No bastó el segundo período para que todos despotricaran contra el hombre que se había reinstalado en el poder. Entonces nadie lo había votado. Todos los que legitimaron su aspiración de perpetuarse en el poder fueron Poncios Pilatos: nadie había sido responsable de permitir cuatro años más de atropello, pero esos años se consumaron y dejaron hundido al país en la peor de sus crisis.
A Fernando de la Rúa no le fue mejor: vacilando entre la misma continuidad de los valores menemistas, aquellos que los electores repudiaron en las urnas, y entre la indecisión de enfrentar al poder ya cristalizado durante la década del 90, fue su propia víctima, títere de quienes deseaban voltearlo también a él para recuperar la manija del poder. Un sector de la política en la oposición por aquel entonces, azuzó nada más la indignación de la gente, otra vez repudiando a lo que había votado. Es que todos los desilusionaron. Ya nadie podía creer en la gente del poder: sólo le mentían y los traicionaron.
Se avaló así un golpe de Estado civil y le sucedieron los cinco presidentes, en un país a la deriva, que dañaba al máximo sus ya frágiles instituciones democráticas. Luego vino Eduardo Duhalde, que ilegítimamente se instaló en un gobierno en el que sin embargo pudo encaminar un poco en la gravísima crisis. A él también lo volteó un complot civil: el asesinato de dos militantes piqueteros, a sangre fría y con el peor de los recursos -así como durante su era de gobernador fusilaron al fotógrafo José Luis Cabezas- fue una sentencia que cobró su cabeza política.
Con los restos de poder que le quedaron Duhalde pergeñó la postulación electoral de Néstor Kirchner y logró su triunfo. No pasaron semanas hasta que el nuevo presidente renegó de su respaldo y lo empujó aún más al exilio político.
Kirchner finalmente gobernó con mano firme, recondujo la economía impulsado por el viento a favor de un dólar totalmente sobrevaluado, de la ansiedad de la gente por recuperar algo de normalidad, y de las condiciones excelentes para la Argentina en el nivel internacional. Mientras, quedaron en el camino las promesas de transparentar las instituciones, de reformar de una vez por todas la política, de poner en el lugar protagónico al pueblo que es soberano.

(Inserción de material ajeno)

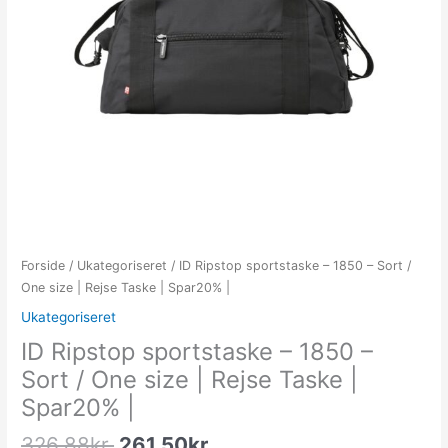
Forside
/
Ukategoriseret
/ ID Ripstop sportstaske – 1850 – Sort /
One size | Rejse Taske | Spar20% |
Ukategoriseret
ID Ripstop sportstaske – 1850 –
Sort / One size | Rejse Taske |
Spar20% |
326.88
kr.
261.50
kr.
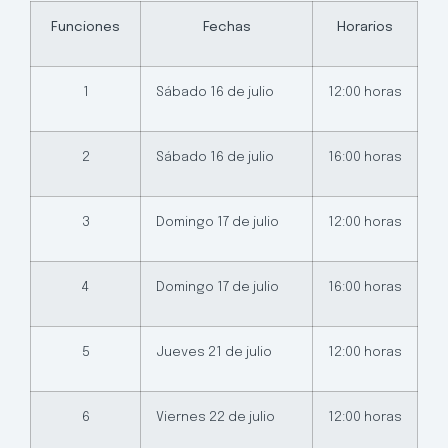
Funciones
Fechas
Horarios
1
Sábado 16 de julio
12:00 horas
2
Sábado 16 de julio
16:00 horas
3
Domingo 17 de julio
12:00 horas
4
Domingo 17 de julio
16:00 horas
5
Jueves 21 de julio
12:00 horas
6
Viernes 22 de julio
12:00 horas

Hoy Kirchner va hacia una reelección encubierta, con la esperanza de que, luego del mandato de su esposa, él pueda volver a presentarse y perpetrarse así en el poder nacional por muchos años más como supo hacerlo en su propia provincia.
La gente parece haber sido ganada una vez más por la esperanza de que continuará un crecimiento económico que le arroja algunas buenas migas para vivir mejor, aunque otros aspectos de la gobernabilidad hagan agua: sigue habiendo muchos más desocupados, indigentes, pobres, excluidos de lo que dicen los índices "perfectos" -según el Presidente- del INDEC.
Mientras, la economía pide a gritos correcciones y vueltas de timón, pero el poder kirchnerista parece haber instalado la certeza de que si sigue a cargo, las cosas se mantendrán de manera vagamente aceptable, que es mucho más que nada. En las urnas, ¿Se verificará una vez más esa tendencia electoral de preferencia hacia la inercia?